_GOAL OF THE EXERCISE:_ If an entry includes an image, drop the image and copy the rest verbatim.

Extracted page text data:
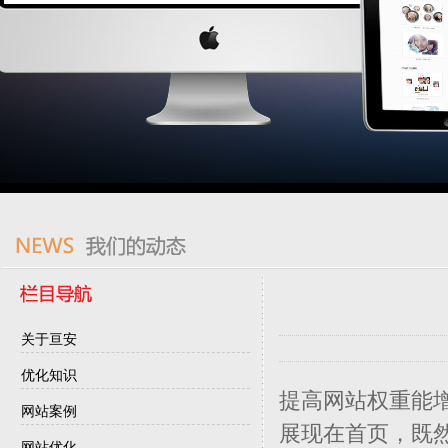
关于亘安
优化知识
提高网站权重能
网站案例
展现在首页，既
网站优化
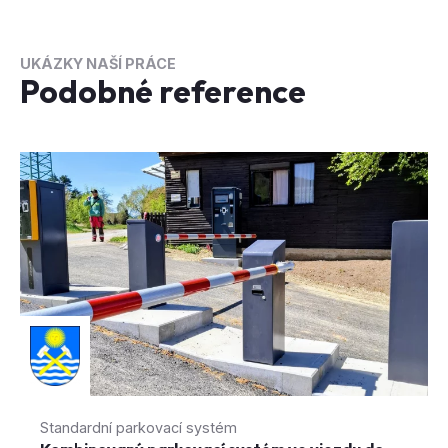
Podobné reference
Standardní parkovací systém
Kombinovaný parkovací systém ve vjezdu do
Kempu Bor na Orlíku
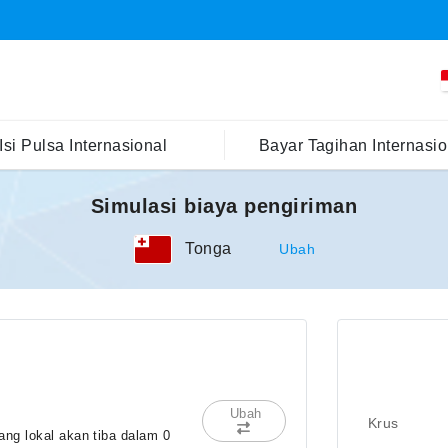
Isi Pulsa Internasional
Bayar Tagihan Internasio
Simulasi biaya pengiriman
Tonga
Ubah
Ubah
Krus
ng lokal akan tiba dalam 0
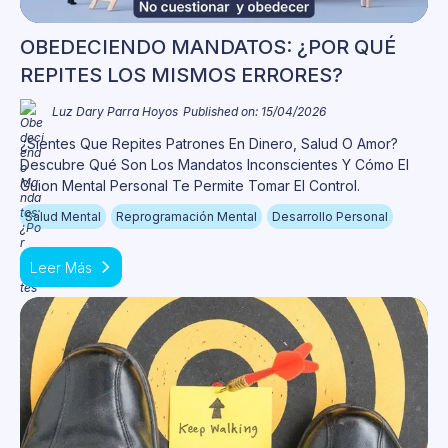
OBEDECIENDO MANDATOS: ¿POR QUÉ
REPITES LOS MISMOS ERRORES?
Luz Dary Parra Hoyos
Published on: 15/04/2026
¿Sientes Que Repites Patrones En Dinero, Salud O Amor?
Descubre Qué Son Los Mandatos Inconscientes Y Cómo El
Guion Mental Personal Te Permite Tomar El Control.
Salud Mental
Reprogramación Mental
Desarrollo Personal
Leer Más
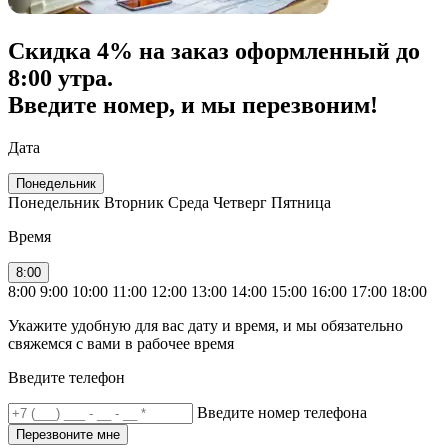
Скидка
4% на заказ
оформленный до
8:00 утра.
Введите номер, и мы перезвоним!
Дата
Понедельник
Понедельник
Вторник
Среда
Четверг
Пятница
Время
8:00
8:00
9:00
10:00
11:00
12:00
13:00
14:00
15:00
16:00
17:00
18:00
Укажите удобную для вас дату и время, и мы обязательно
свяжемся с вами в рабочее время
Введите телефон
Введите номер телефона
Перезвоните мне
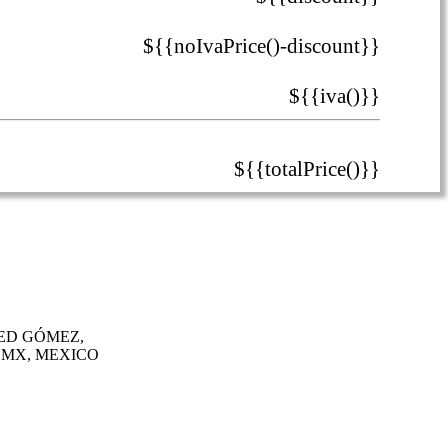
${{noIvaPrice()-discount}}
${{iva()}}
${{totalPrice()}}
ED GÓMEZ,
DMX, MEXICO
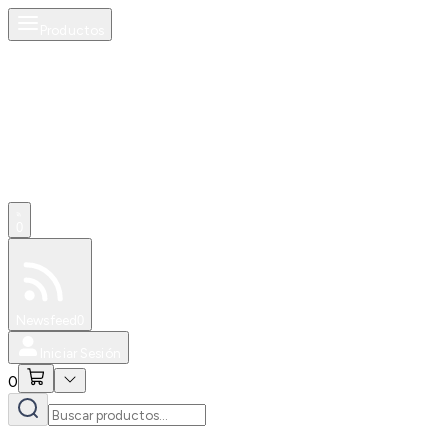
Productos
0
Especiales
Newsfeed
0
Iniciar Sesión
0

_REPLY TO THE EXERCISE:_
关于亘安
优化知识
提高网站权重能
网站案例
展现在首页，既
网站优化
Podobné reference
Standardní parkovací systém
Kombinovaný parkovací systém ve vjezdu do
Kempu Bor na Orlíku
Isi Pulsa Internasional
Bayar Tagihan Internasio
Simulasi biaya pengiriman
Tonga
Ubah
Ubah
Krus
ng lokal akan tiba dalam 0
OBEDECIENDO MANDATOS: ¿POR QUÉ
REPITES LOS MISMOS ERRORES?
Luz Dary Parra Hoyos
Published on: 15/04/2026
¿Sientes Que Repites Patrones En Dinero, Salud O Amor?
Descubre Qué Son Los Mandatos Inconscientes Y Cómo El
Guion Mental Personal Te Permite Tomar El Control.
Salud Mental
Reprogramación Mental
Desarrollo Personal
Leer Más
Скидка
4% на заказ
оформленный до
8:00 утра.
Введите номер, и мы перезвоним!
Дата
Понедельник
Понедельник
Вторник
Среда
Четверг
Пятница
Время
8:00
8:00
9:00
10:00
11:00
12:00
13:00
14:00
15:00
16:00
17:00
18:00
Укажите удобную для вас дату и время, и мы обязательно
свяжемся с вами в рабочее время
Введите телефон
Введите номер телефона
Перезвоните мне
${{noIvaPrice()-discount}}
${{iva()}}
${{totalPrice()}}
ED GÓMEZ,
DMX, MEXICO
Productos
0
Especiales
Newsfeed
0
Iniciar Sesión
0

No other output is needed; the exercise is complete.